Inter-SubNet training dataset

I'm trying to retrain your InterSubnet. I have some questions about training datasets.

I saw you used interspeech 2020 datasets in your code but the subset of the interspeech 2021 datasets in your paper. Which is correct ?
If you use the subset of interspeech 2021 datasets, what kind of dataset did you use? Fullband or Wideband? Only use clean read_speech or do you use emotional speech and non-English speech? Thanks

Aug 22 '23 09:08 yenchoupan

Our training dataset mainly consists of the wideband (16kHz) data from the DNS Challenge at InterSpeech 2021. The clean dataset used is "readbook" and the noise dataset incorporates the complete set of noises.
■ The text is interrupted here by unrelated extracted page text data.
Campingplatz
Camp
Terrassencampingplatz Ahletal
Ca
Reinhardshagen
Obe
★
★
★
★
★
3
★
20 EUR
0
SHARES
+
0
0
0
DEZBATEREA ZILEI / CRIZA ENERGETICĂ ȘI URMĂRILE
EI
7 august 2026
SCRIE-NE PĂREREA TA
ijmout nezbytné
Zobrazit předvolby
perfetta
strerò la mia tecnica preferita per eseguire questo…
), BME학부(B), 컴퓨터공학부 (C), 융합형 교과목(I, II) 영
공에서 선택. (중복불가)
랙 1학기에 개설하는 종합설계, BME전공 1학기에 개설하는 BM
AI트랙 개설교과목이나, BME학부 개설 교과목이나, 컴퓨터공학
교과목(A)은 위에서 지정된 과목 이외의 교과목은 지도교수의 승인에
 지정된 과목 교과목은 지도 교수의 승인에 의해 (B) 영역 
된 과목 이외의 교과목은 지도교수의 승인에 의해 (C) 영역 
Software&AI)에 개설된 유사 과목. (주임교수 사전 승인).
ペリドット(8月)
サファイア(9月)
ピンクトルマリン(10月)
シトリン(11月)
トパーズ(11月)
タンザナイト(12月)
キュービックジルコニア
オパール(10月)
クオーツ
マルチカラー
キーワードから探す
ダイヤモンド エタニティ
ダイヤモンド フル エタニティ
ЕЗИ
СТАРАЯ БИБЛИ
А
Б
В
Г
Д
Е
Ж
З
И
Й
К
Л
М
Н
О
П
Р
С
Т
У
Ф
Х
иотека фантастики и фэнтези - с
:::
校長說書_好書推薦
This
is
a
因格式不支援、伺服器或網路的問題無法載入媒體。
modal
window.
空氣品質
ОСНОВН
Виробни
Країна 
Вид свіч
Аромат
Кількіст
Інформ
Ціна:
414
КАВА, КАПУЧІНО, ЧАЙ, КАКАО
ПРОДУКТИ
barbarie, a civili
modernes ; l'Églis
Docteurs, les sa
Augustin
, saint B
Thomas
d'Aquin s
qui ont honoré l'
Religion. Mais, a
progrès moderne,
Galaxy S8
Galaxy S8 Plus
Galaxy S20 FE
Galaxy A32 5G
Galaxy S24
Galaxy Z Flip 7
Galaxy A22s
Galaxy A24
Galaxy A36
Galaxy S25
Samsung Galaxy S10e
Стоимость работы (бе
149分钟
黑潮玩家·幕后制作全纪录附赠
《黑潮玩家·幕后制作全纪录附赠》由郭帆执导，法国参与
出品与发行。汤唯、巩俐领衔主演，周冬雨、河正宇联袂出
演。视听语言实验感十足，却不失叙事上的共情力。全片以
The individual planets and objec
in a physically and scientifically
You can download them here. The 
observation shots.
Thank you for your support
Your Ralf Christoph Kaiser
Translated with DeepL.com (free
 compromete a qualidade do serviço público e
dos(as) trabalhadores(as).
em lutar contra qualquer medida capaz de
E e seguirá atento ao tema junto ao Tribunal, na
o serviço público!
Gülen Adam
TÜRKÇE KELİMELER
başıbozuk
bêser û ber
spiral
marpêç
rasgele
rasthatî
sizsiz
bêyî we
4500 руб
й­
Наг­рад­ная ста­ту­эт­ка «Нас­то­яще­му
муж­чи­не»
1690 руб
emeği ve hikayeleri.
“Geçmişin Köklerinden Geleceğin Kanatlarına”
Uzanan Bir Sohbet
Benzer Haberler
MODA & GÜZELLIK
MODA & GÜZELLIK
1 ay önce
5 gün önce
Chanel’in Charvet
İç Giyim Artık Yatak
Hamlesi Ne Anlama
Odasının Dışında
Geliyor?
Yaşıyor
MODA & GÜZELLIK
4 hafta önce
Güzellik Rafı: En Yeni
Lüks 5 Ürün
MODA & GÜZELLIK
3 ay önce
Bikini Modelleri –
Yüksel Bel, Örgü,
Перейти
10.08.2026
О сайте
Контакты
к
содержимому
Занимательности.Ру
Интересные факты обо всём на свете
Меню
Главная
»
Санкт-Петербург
Our test dataset utilizes the referenced test set released in the DNS Challenge at InterSpeech 2020.

Aug 23 '23 06:08 RookieJunChen

Did you use drop band that reaches the performance in your paper?

Sep 12 '23 10:09 yenchoupan

The configs of my final reported results are listed in config. If there is a slight difference in your results, I think it's likely to be a randomness difference due to the dynamic mixing strategy. Besides, the type of GPU also has some effect on the results.

Sep 12 '23 10:09 RookieJunChen